Prevention / Avoidance

  • Treat all pneumonias adequately
  • Immunizations for viral illnesses (e.g., influenza)
  • Immunization for pneumococcal pneumonia
  • Routine childhood immunizations (e.g., pertussis, measles, Hib)
  • Genetic counseling if inherited etiology

Possible Complications

  • Recurrent pulmonary infections
  • Pulmonary hypertension
  • Secondary amyloidosis
  • Cor pulmonale
  • Brain abscess
  • Massive hemoptysis
  • Atelectasis
  • Lung abscess

Expected Course / Prognosis

  • Chronic.
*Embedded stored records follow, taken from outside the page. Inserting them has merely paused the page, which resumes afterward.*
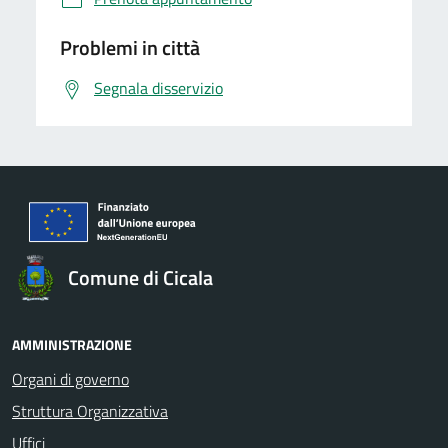
Problemi in città
Segnala disservizio
Comune di Cicala
AMMINISTRAZIONE
Organi di governo
Struttura Organizzativa
Uffici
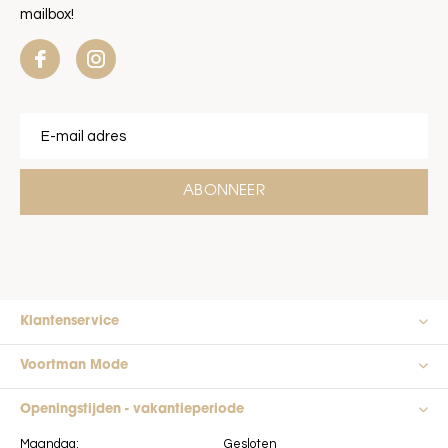
mailbox!
ABONNEER
Klantenservice
Voortman Mode
Openingstijden - vakantieperiode
Maandag:
Gesloten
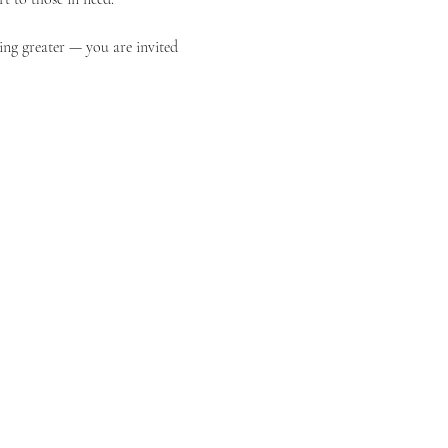
ing greater — you are invited 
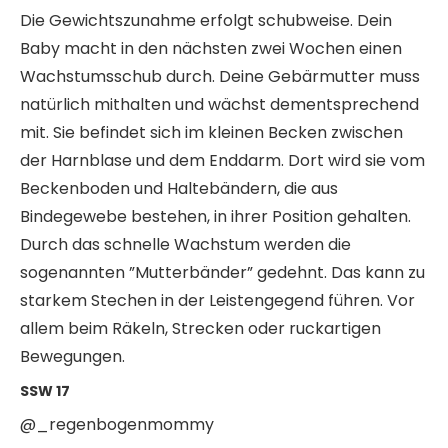
Die Gewichtszunahme erfolgt schubweise. Dein
Baby macht in den nächsten zwei Wochen einen
Wachstumsschub durch. Deine Gebärmutter muss
natürlich mithalten und wächst dementsprechend
mit. Sie befindet sich im kleinen Becken zwischen
der Harnblase und dem Enddarm. Dort wird sie vom
Beckenboden und Haltebändern, die aus
Bindegewebe bestehen, in ihrer Position gehalten.
Durch das schnelle Wachstum werden die
sogenannten ”Mutterbänder” gedehnt. Das kann zu
starkem Stechen in der Leistengegend führen. Vor
allem beim Räkeln, Strecken oder ruckartigen
Bewegungen.
SSW 17
@_regenbogenmommy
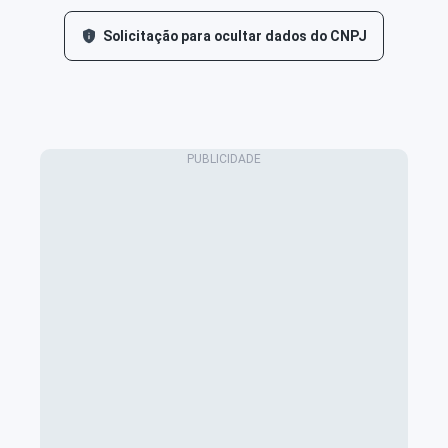
Solicitação para ocultar dados do CNPJ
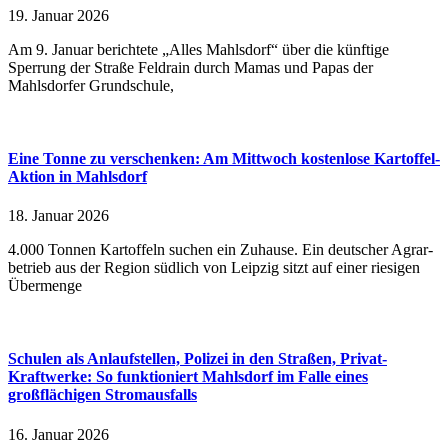
19. Januar 2026
Am 9. Januar berichtete „Alles Mahlsdorf“ über die künftige
Sperrung der Straße Feldrain durch Mamas und Papas der
Mahlsdorfer Grundschule,
Eine Tonne zu verschenken: Am Mittwoch kostenlose Kartoffel-
Aktion in Mahlsdorf
18. Januar 2026
4.000 Tonnen Kartoffeln suchen ein Zuhause. Ein deut­scher Agrar­
be­trieb aus der Regi­on südlich von Leipzig sitzt auf einer rie­si­gen
Über­men­ge
Schulen als Anlaufstellen, Polizei in den Straßen, Privat-
Kraftwerke: So funktioniert Mahlsdorf im Falle eines
großflächigen Stromausfalls
16. Januar 2026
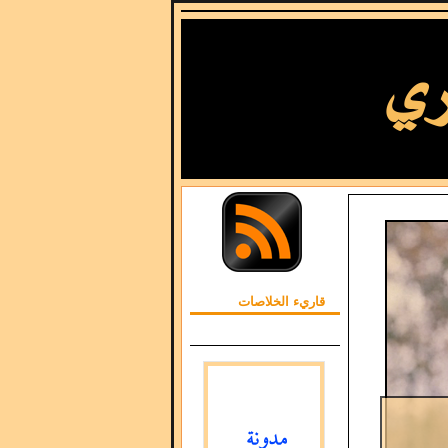
قاريء الخلاصات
Surgery may be curative if disease localized.
  • Average life expectancy — 55 years
  • 10% of patients have a rapidly progressive course

Miscellaneous

Associated Conditions

  • Sinusitis
  • Cor pulmonale
  • Kartagener syndrome
  • Cystic fibrosis
  • Ulcerative colitis
  • Marian syndrome
  • Ehlers-Danlos syndrome
  • Yellow nail syndrome

Age-Related Factors

Pediatric: Cystic fibrosis and other congenital disorders Geriatric: Elderly more likely to need hospitalization for treatment

Pregnancy

N/A

International Classification of Diseases

494.0 Bronchiectasis without acute exacerbation 494.1 Bronchiectasis with acute exacerbation

See Also

Aspergillosis Bronchiolitis obliterans & organizing pneumonia Cystic fibrosis Lung abscess Kartagener syndrome

Other Notes

Conditions that may lead to bronchiectasis include severe pneumonia (especially measles, pertussis, adenoviral infections in children), necrotizing infections due to Klebsiella, staphylococci, influenza virus, fungi, mycobacteria, mycoplasma, bronchial obstruction from any cause (foreign body, carcinoma, enlarged mediastinal lymph nodes.